— WHAT THIS TASK INVOLVES —
Beginning at the line containing "ponieważ są niezbędne", repeat each line below exactly up to and including the line containing "diefstal het probleem". Do not repeat the pictures.

— TASK DATA —
>>>>>

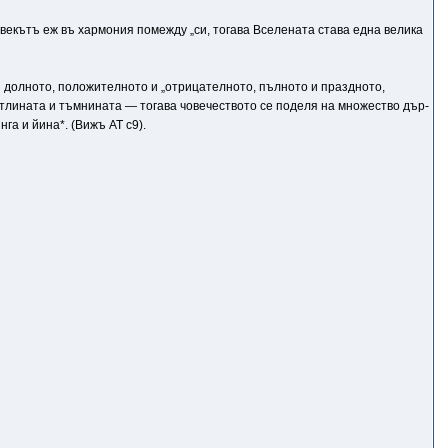
овекътъ еж въ хармония помежду „си, тогава Вселената става една велика
и долното, положителното и „отрицателното, пълното и праздното,
ветлината и тъмнината — тогава човечеството се поделя на множество дър-
а и йина*. (Вижъ АТ с9).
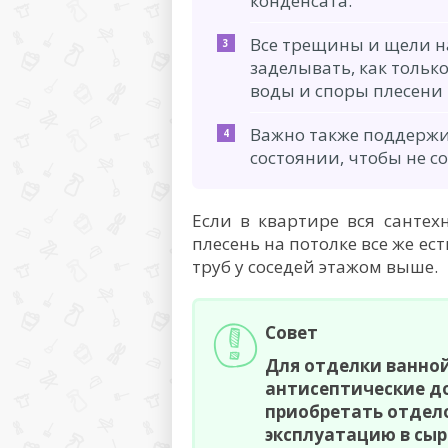
конденсата.
Все трещины и щели н
заделывать, как толь
воды и споры плесени 
Важно также поддержи
состоянии, чтобы не 
Если в квартире вся сантехн
плесень на потолке все же ес
труб у соседей этажом выше.
Совет
Для отделки ванно
антисептические до
приобретать отдел
эксплуатацию в сы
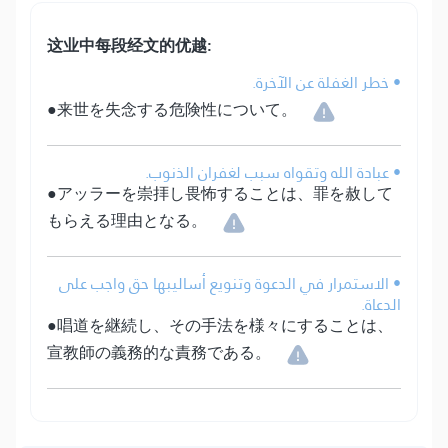
这业中每段经文的优越:
• خطر الغفلة عن الآخرة.
●来世を失念する危険性について。
• عبادة الله وتقواه سبب لغفران الذنوب.
●アッラーを崇拝し畏怖することは、罪を赦して
もらえる理由となる。
• الاستمرار في الدعوة وتنويع أساليبها حق واجب على
الدعاة.
●唱道を継続し、その手法を様々にすることは、
宣教師の義務的な責務である。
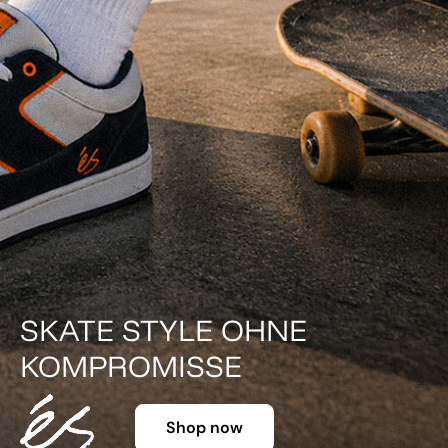
DER KLASSIKER IN FARBE.
Shop now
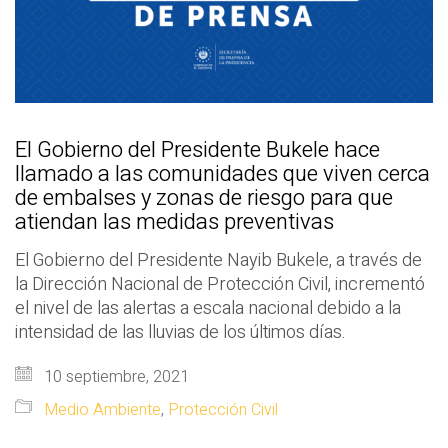
El Gobierno del Presidente Bukele hace
llamado a las comunidades que viven cerca
de embalses y zonas de riesgo para que
atiendan las medidas preventivas
El Gobierno del Presidente Nayib Bukele, a través de
la Dirección Nacional de Protección Civil, incrementó
el nivel de las alertas a escala nacional debido a la
intensidad de las lluvias de los últimos días.
10 septiembre, 2021
Medio Ambiente
,
Protección Civil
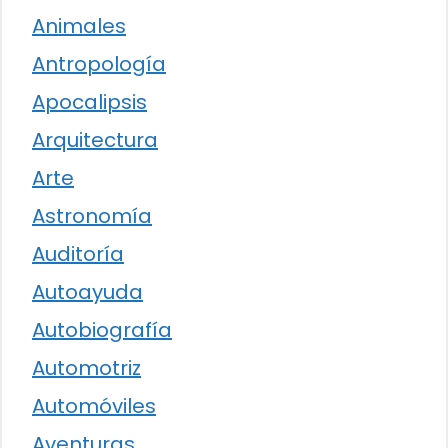
Animales
Antropología
Apocalipsis
Arquitectura
Arte
Astronomía
Auditoría
Autoayuda
Autobiografía
Automotriz
Automóviles
Aventuras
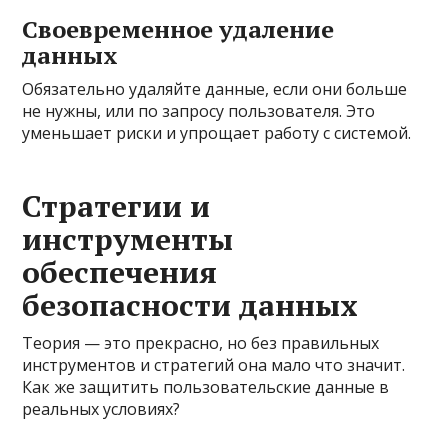
Своевременное удаление
данных
Обязательно удаляйте данные, если они больше
не нужны, или по запросу пользователя. Это
уменьшает риски и упрощает работу с системой.
Стратегии и
инструменты
обеспечения
безопасности данных
Теория — это прекрасно, но без правильных
инструментов и стратегий она мало что значит.
Как же защитить пользовательские данные в
реальных условиях?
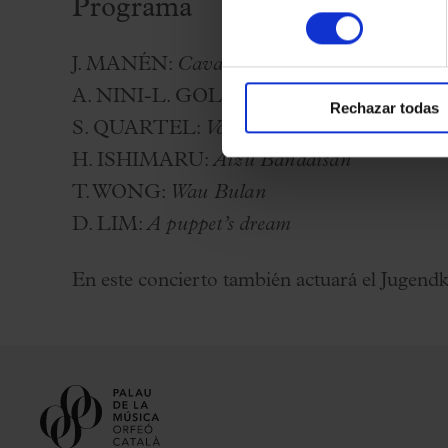
Programa
consentimiento
J. MANÉN:
Cavaller enamorat
A. NINI-L. GOLDBERG:
Keren Or
Rechazar todas
S. QUARTEL:
Voice on the wind
H. ISHIMARU:
Aizu Bandaisan
T. WONG:
Wau Bulan
D. LIM:
A puppet’s dream
En este concierto también actuará el Juge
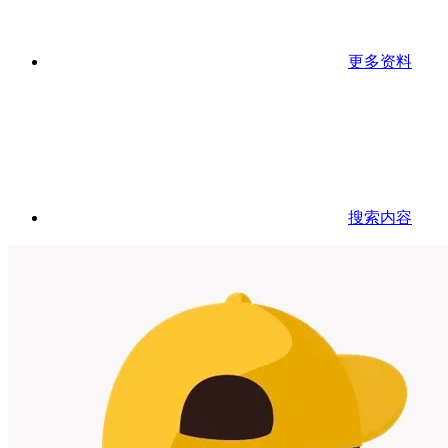
更多资料
搜索内容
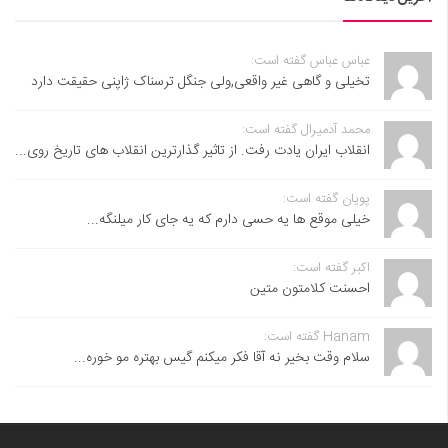
عباس عباس گفته است:
تخیلی و گاهی غیر واقعی,ولی جنگل ترسناک ژاپنی حقیقت دارد
محمد آدمیرال گفته است:
انقلاب ایران یادت رفت. از تاثیر گذارترین انقلاب های تاریخ روی...
پویان گفته است:
خیلی موقع ها یه حسی دارم که یه جای کار میلنگه...
اکبر گفته است:
احسنت ‌کلامتون متین
Hanam گفته است:
سلام وقت بخیر نه آقا فکر میکنم گیس بهتره مو خوره...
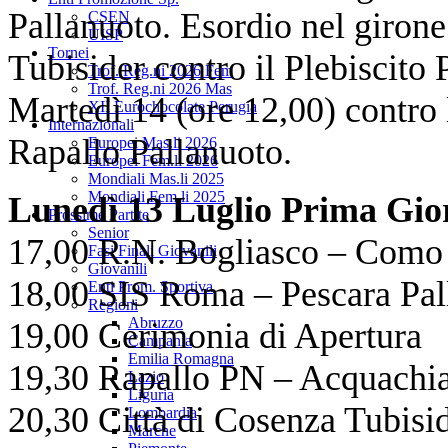
Pallanuoto. Esordio nel girone 
CSEN
UISP
Tornei
Tubisider contro il Plebiscito
Trof. Reg.ni 2026 Fem
Trof. Reg.ni 2026 Mas
Martedì 14 (ore 12,00) contro 
XII Eurochocolate Perugia
Internazionali
Rapallo Pallanuoto.
Europei Mas.li 2026
Europei Fem.li 2026
Mondiali Mas.li 2025
Mondiali Fem.li 2025
Lunedì 13 Luglio Prima Gio
Prossime Partite
Senior
17,00 R.N. Bogliasco – Como
Fasi Finali Giovanili
Giovanili
18,00 SIS Roma – Pescara Pal
Enti Prom. Sportiva
Regioni
Abruzzo
19,00 Cerimonia di Apertura
Campania
Emilia Romagna
19,30 Rapallo PN – Acquachi
Lazio
Liguria
20,30 Città di Cosenza Tubisi
Lombardia
Marche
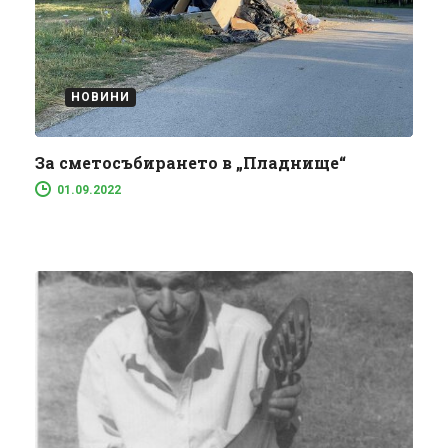
НОВИНИ
За сметосъбирането в „Пладнище“
01.09.2022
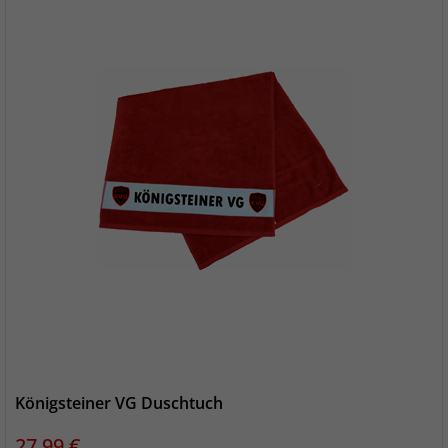
Königsteiner VG Duschtuch
Preis
27,99 €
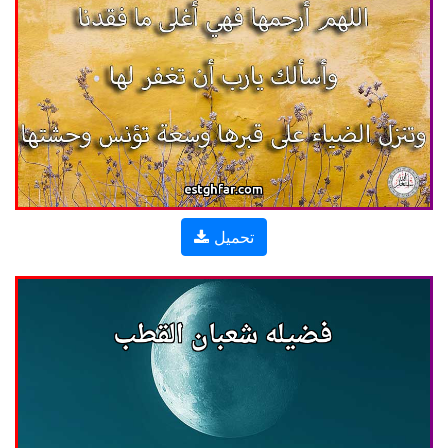
تحميل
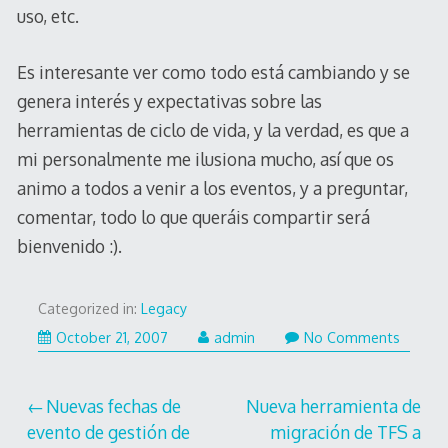
uso, etc.
Es interesante ver como todo está cambiando y se
genera interés y expectativas sobre las
herramientas de ciclo de vida, y la verdad, es que a
mi personalmente me ilusiona mucho, así que os
animo a todos a venir a los eventos, y a preguntar,
comentar, todo lo que queráis compartir será
bienvenido :).
Categorized in:
Legacy
October 21, 2007
admin
No Comments
Post
Nuevas fechas de
Nueva herramienta de
evento de gestión de
migración de TFS a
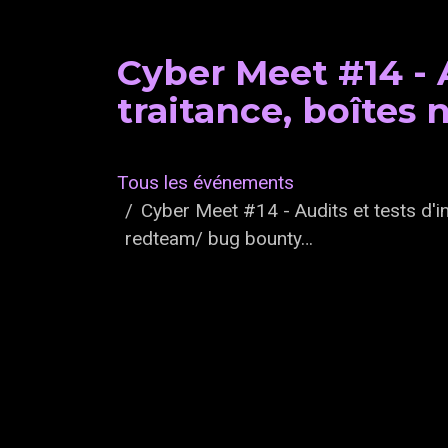
Cyber Meet #14 - A
traitance, boîtes
Tous les événements
Cyber Meet #14 - Audits et tests d'in
redteam/ bug bounty…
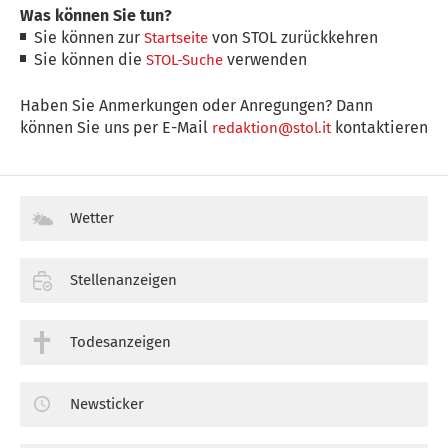
Was können Sie tun?
Sie können zur
von STOL zurückkehren
Startseite
Sie können die
verwenden
STOL-Suche
Haben Sie Anmerkungen oder Anregungen? Dann
können Sie uns per E-Mail
kontaktieren
redaktion@stol.it
Wetter
Stellenanzeigen
Todesanzeigen
Newsticker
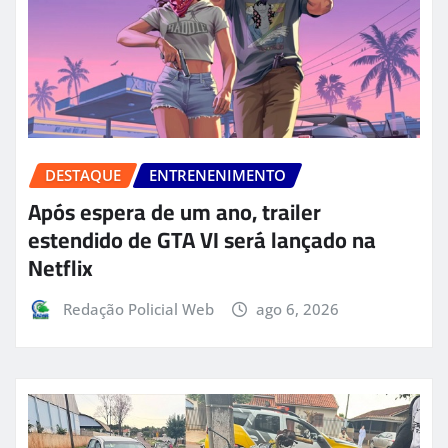
DESTAQUE
ENTRENENIMENTO
Após espera de um ano, trailer
estendido de GTA VI será lançado na
Netflix
Redação Policial Web
ago 6, 2026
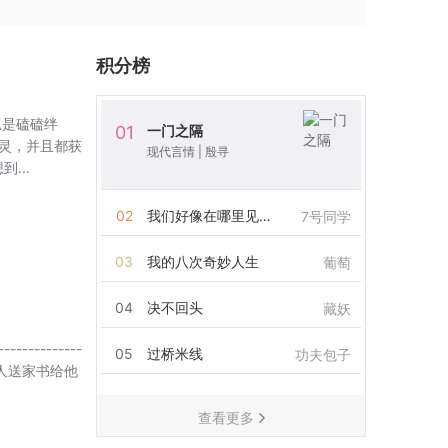
积分榜
总是磕磕绊
一门之隔
01
灵，并且都获
现代言情
|
殷寻
...
02
我们好像在哪里见过
7号同学
03
我的八次奇妙人生
葡萄
04
决不回头
藏妖
---------
05
过桥米线
功夫包子
昂黑人送家书给他
查看更多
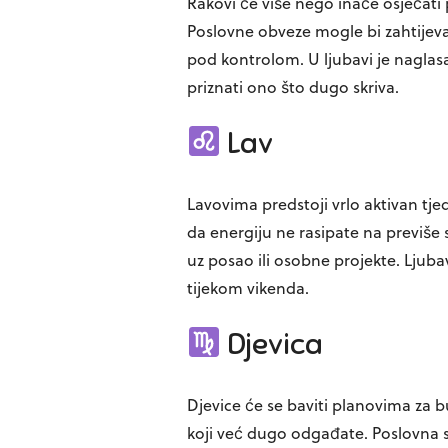
Rakovi će više nego inače osjećat
Poslovne obveze mogle bi zahtijevat
pod kontrolom. U ljubavi je nagla
priznati ono što dugo skriva.
Lav
Lavovima predstoji vrlo aktivan tjed
da energiju ne rasipate na previše 
uz posao ili osobne projekte. Ljubav
tijekom vikenda.
Djevica
Djevice će se baviti planovima za b
koji već dugo odgađate. Poslovna situ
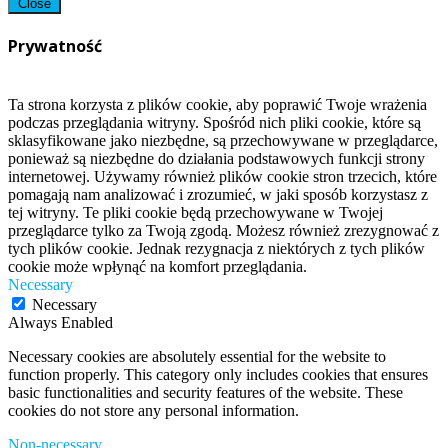
Close
Prywatność
Ta strona korzysta z plików cookie, aby poprawić Twoje wrażenia
podczas przeglądania witryny. Spośród nich pliki cookie, które są
sklasyfikowane jako niezbędne, są przechowywane w przeglądarce,
ponieważ są niezbędne do działania podstawowych funkcji strony
internetowej. Używamy również plików cookie stron trzecich, które
pomagają nam analizować i zrozumieć, w jaki sposób korzystasz z
tej witryny. Te pliki cookie będą przechowywane w Twojej
przeglądarce tylko za Twoją zgodą. Możesz również zrezygnować z
tych plików cookie. Jednak rezygnacja z niektórych z tych plików
cookie może wpłynąć na komfort przeglądania.
Necessary
Necessary
Always Enabled
Necessary cookies are absolutely essential for the website to
function properly. This category only includes cookies that ensures
basic functionalities and security features of the website. These
cookies do not store any personal information.
Non-necessary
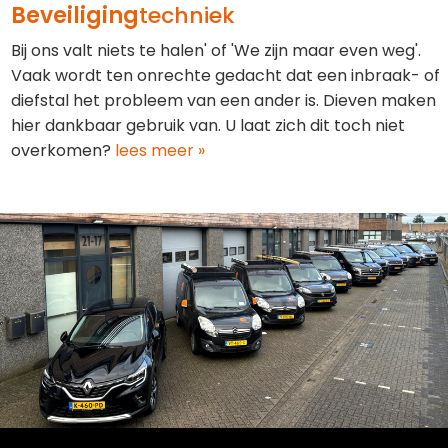
Beveiliging
techniek
Bij ons valt niets te halen' of 'We zijn maar even weg'.
Vaak wordt ten onrechte gedacht dat een inbraak- of
diefstal het probleem van een ander is. Dieven maken
hier dankbaar gebruik van. U laat zich dit toch niet
overkomen?
lees meer »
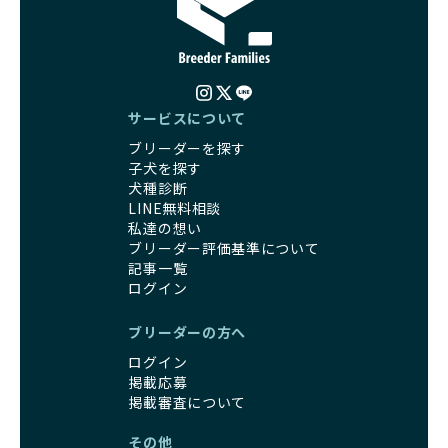
サービスについて
ブリーダーを探す
子犬を探す
犬種診断
LINE無料相談
私達の想い
ブリーダー評価基準について
記事一覧
ログイン
ブリーダーの方へ
ログイン
掲載応募
掲載審査について
その他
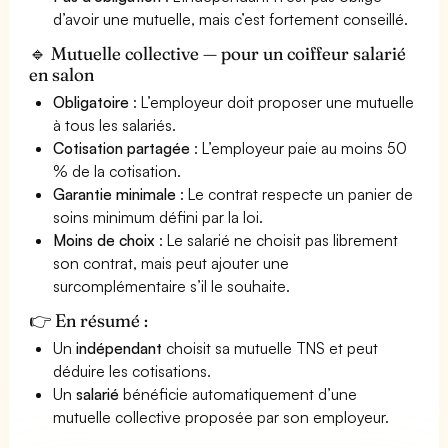
d’avoir une mutuelle, mais c’est fortement conseillé.
🔹 Mutuelle collective — pour un coiffeur salarié
en salon
Obligatoire
: L’employeur doit proposer une mutuelle
à tous les salariés.
Cotisation partagée
: L’employeur paie au moins 50
% de la cotisation.
Garantie minimale
: Le contrat respecte un panier de
soins minimum défini par la loi.
Moins de choix
: Le salarié ne choisit pas librement
son contrat, mais peut ajouter une
surcomplémentaire s’il le souhaite.
👉 En résumé :
Un
indépendant
choisit sa mutuelle TNS et peut
déduire les cotisations.
Un
salarié
bénéficie automatiquement d’une
mutuelle collective proposée par son employeur.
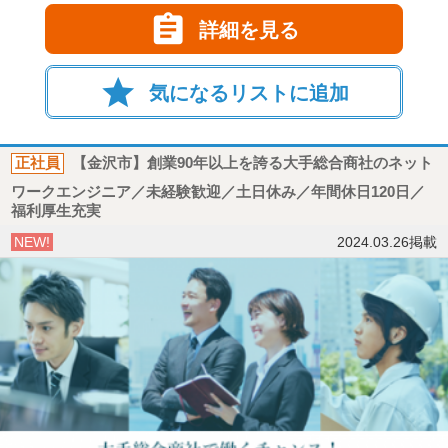

詳細を見る
star
気になるリストに追加
正社員
【金沢市】創業90年以上を誇る大手総合商社のネット
ワークエンジニア／未経験歓迎／土日休み／年間休日120日／
福利厚生充実
NEW!
2024.03.26掲載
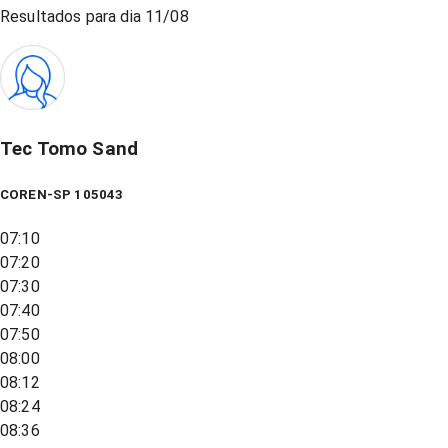
Resultados para dia
11/08
Tec Tomo Sand
COREN-SP 105043
07:10
07:20
07:30
07:40
07:50
08:00
08:12
08:24
08:36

<<<<<

— RESPONSE TO THE TASK —
ponieważ są niezbędne do działania podstawowych funkcji strony
internetowej. Używamy również plików cookie stron trzecich, które
pomagają nam analizować i zrozumieć, w jaki sposób korzystasz z
tej witryny. Te pliki cookie będą przechowywane w Twojej
przeglądarce tylko za Twoją zgodą. Możesz również zrezygnować z
tych plików cookie. Jednak rezygnacja z niektórych z tych plików
cookie może wpłynąć na komfort przeglądania.
Necessary
Necessary
Always Enabled
Necessary cookies are absolutely essential for the website to
function properly. This category only includes cookies that ensures
basic functionalities and security features of the website. These
cookies do not store any personal information.
Non-necessary
Beveiliging
techniek
Bij ons valt niets te halen' of 'We zijn maar even weg'.
Vaak wordt ten onrechte gedacht dat een inbraak- of
diefstal het probleem van een ander is. Dieven maken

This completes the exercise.